Mardi 9 septembre
La bonne idée : Quand l’hôpital s'adapte au handicap 👏
Rédigé par Charline Poullain
L'équipe médicale et paramédicale référente d'HandiBloc (crédit : CHU Toulouse).
Se rendre au bloc opératoire est source de stress et d'angoisse, en particulier pour les personnes en situation de handicap. Depuis 2021, le CHU de Toulouse propose le parcours de soins HandiBloc.
Comment ça marche
- Le parcours HandiBloc commence par une phase de consultation : un questionnaire permet de recueillir des informations essentielles sur le type de handicap, les réactions spécifiques à certains stimuli et les besoins particuliers du patient.

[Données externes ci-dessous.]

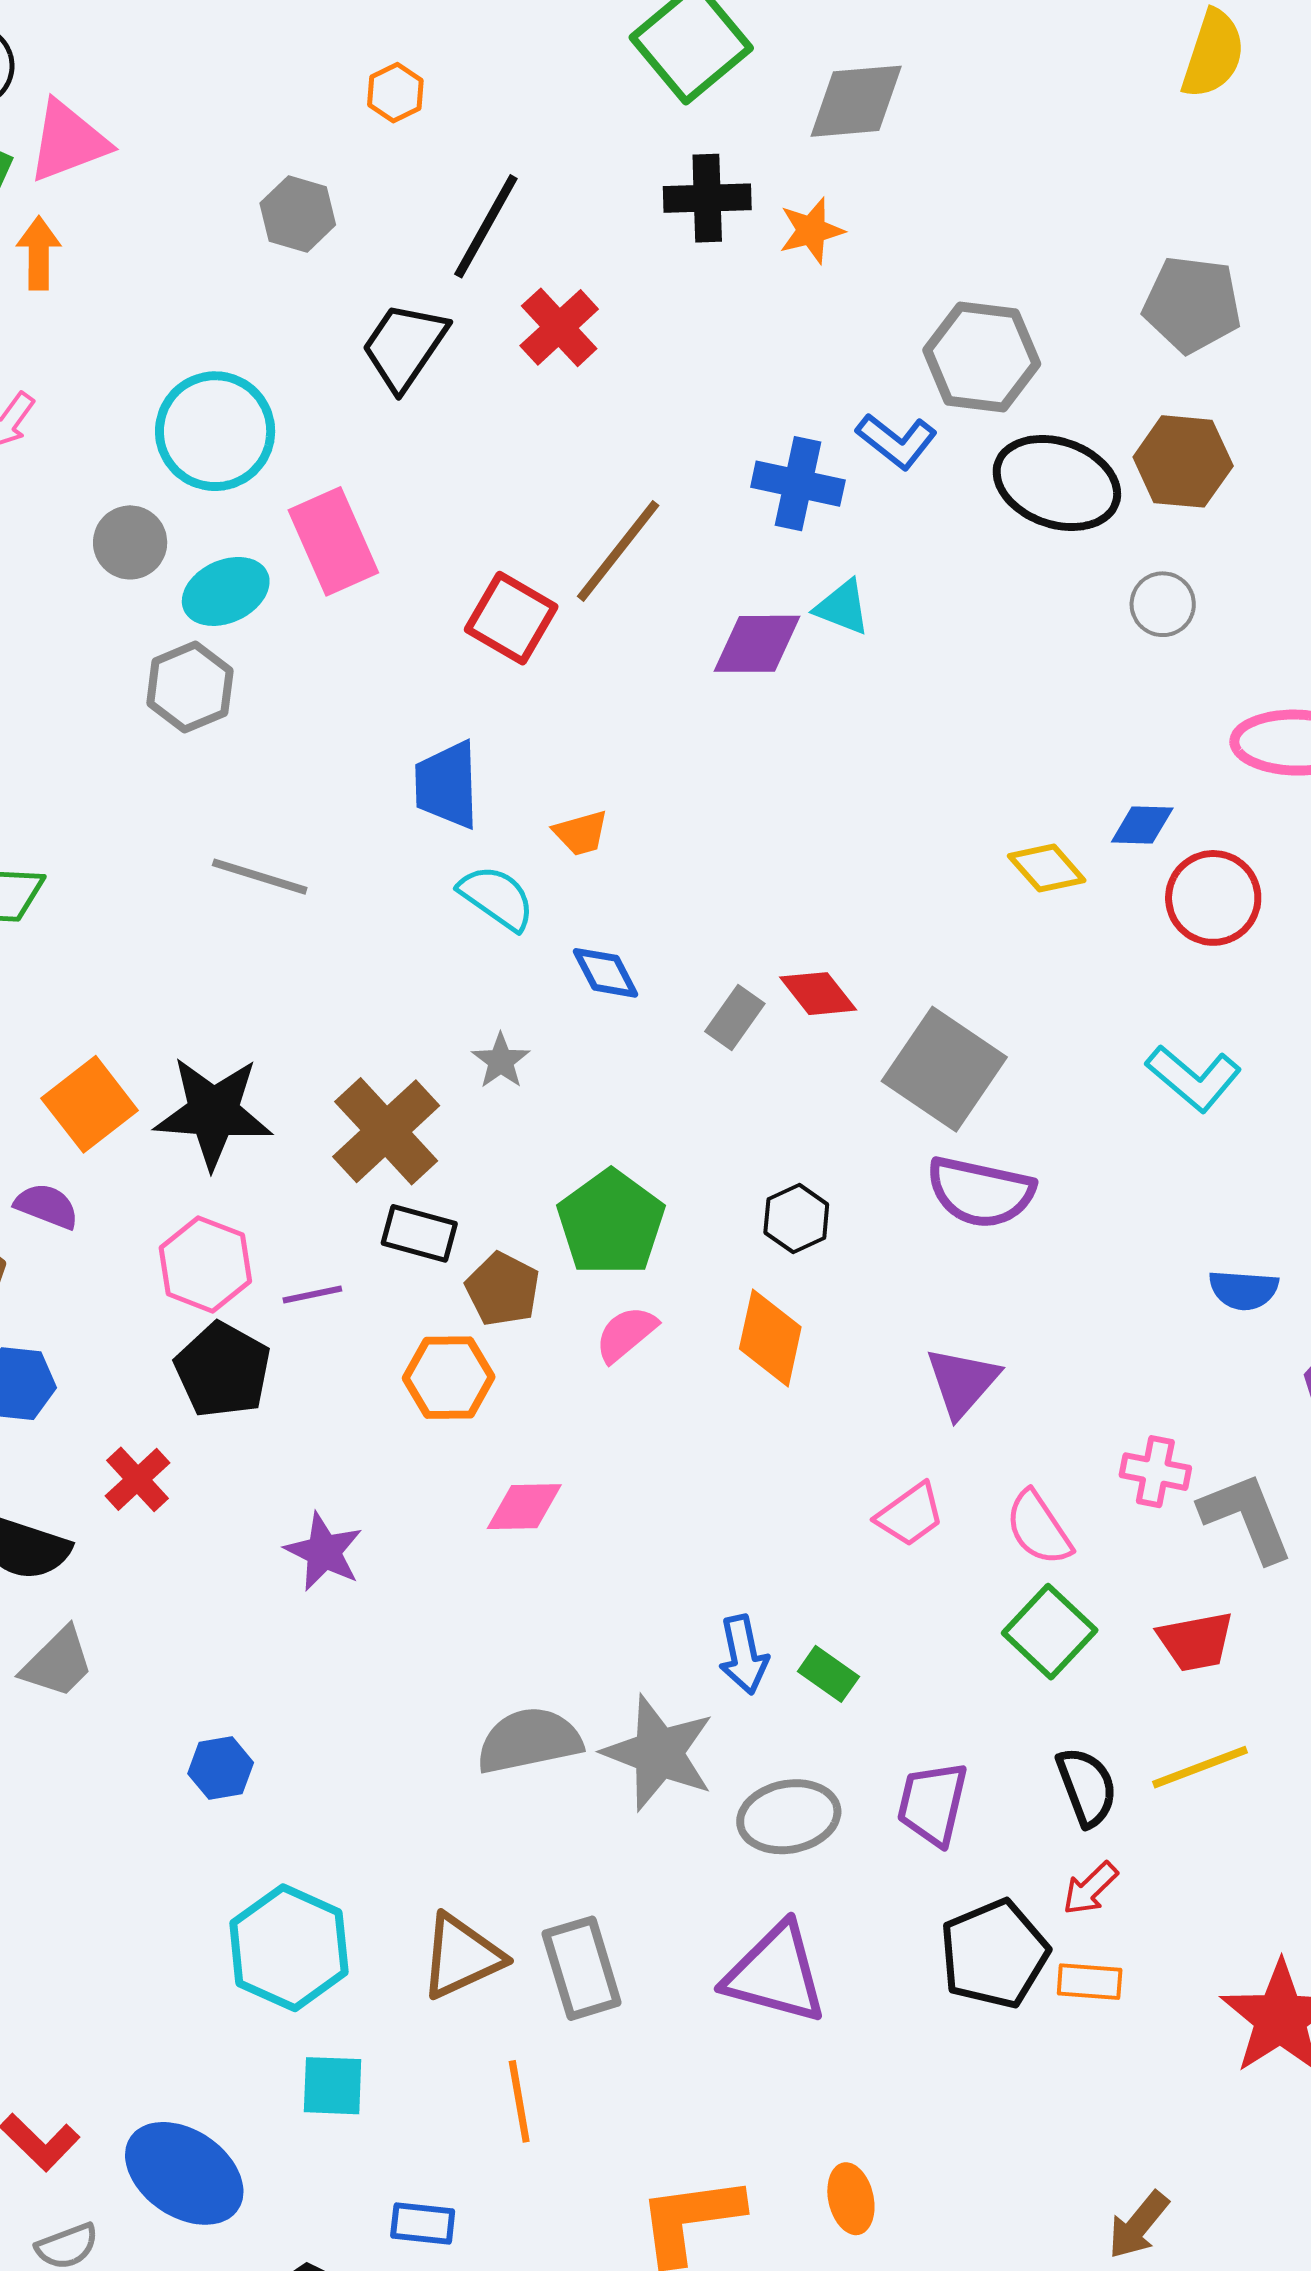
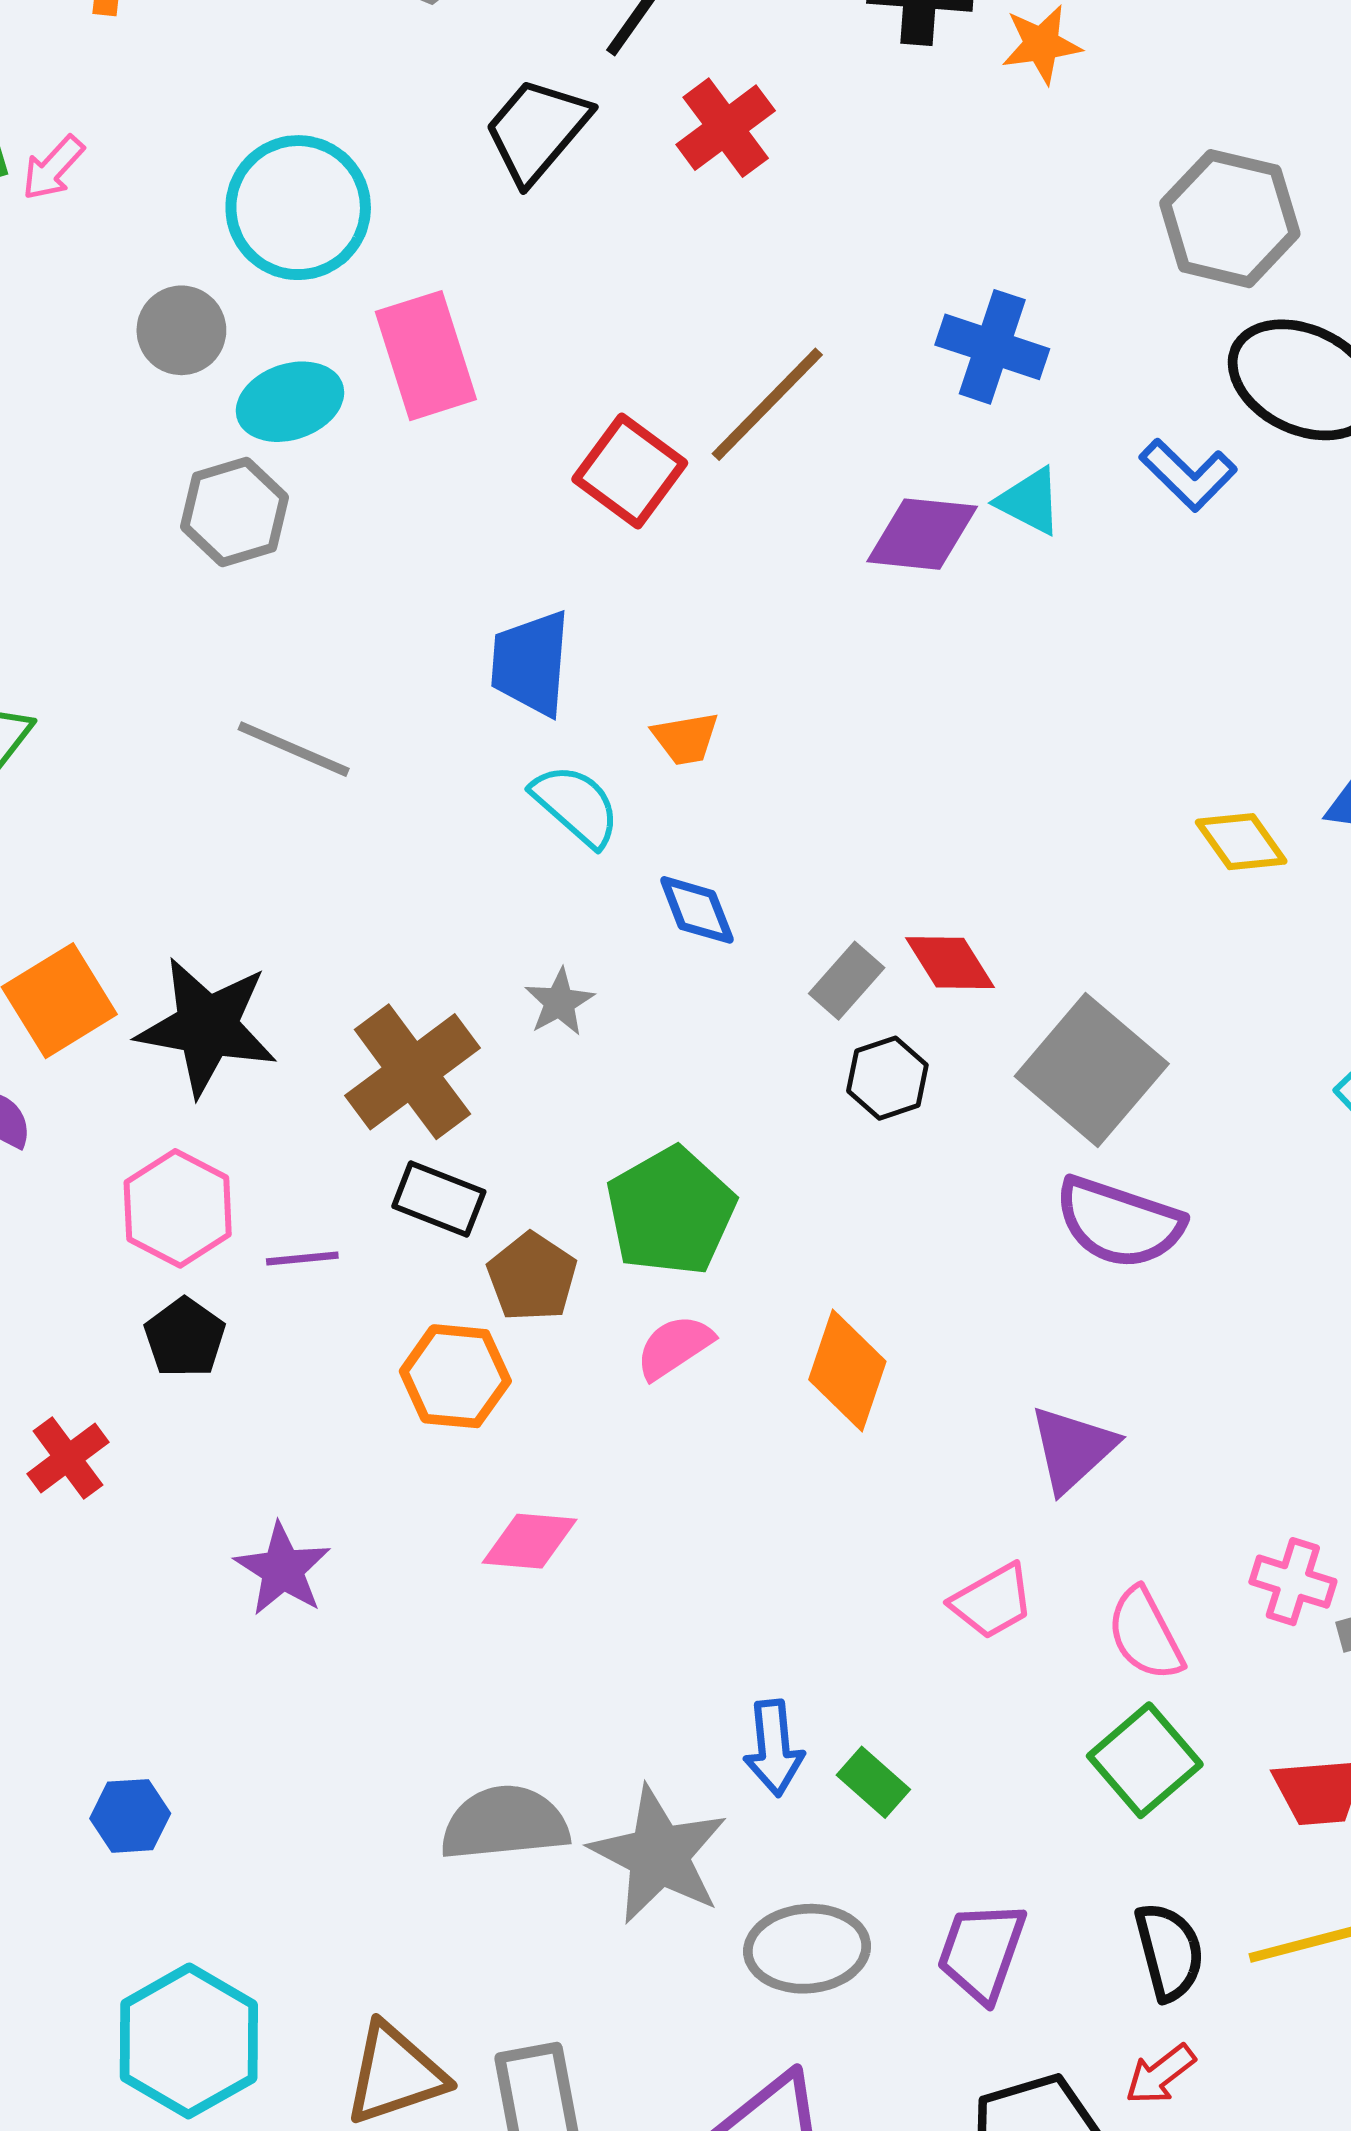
blue L-shape: (897, 441) -> (1188, 475), moved
black hexagon: (796, 1219) -> (887, 1078), moved
black pentagon: (223, 1370) -> (185, 1338), size x0.7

- Le jour de l’intervention, une prise en charge sur mesure est mise en œuvre dès l’accueil, avec la présence d’un aidant.
- Prévenues par un logo apposé au dossier du patient, les équipes essaient de prendre le temps d’écouter, d’expliquer et de s’adapter à la personne.
Il l’a dit
- « Les lignes bougent, les regards et les représentations sur le handicap se modifient », se réjouit David Duval, l’infirmier à l’origine de ce projet, qui explique avoir été « sensibilisé dès l’enfance au handicap ».
- « En 2021, dans le cadre de mon activité professionnelle au bloc opératoire céphalique, j’ai pu fédérer des collègues autour d’HandiBloc. »
- « Nous reconnaissons la personne en situation de handicap dans sa différence, et nous mettons tout en œuvre afin de maintenir son bien-être, sa dignité et son autonomie. »
Et après
- « L'enjeu est de sensibiliser, former, stabiliser les équipes de référents et diffuser nos pratiques à l'ensemble des blocs opératoires du CHU de Toulouse », poursuit Marion Mure, médecin anesthésiste réanimateur.
- Ainsi Handibloc est déployé dans d’autres blocs opératoires du CHU de Toulouse, notamment à l’Hôpital des enfants et dans le service de chirurgie ambulatoire de l’Hôpital Rangueil.
- Et depuis 2023, ce protocole fait l’objet d’une étude clinique visant à évaluer l’impact d’une formation. Cette étude, qui associe médecins anesthésistes, chirurgiens en odontologie, étudiants et infirmiers spécialisés en anesthésie, est l’une des rares au niveau national consacrée à la problématique. Ses résultats sont attendus pour l'automne.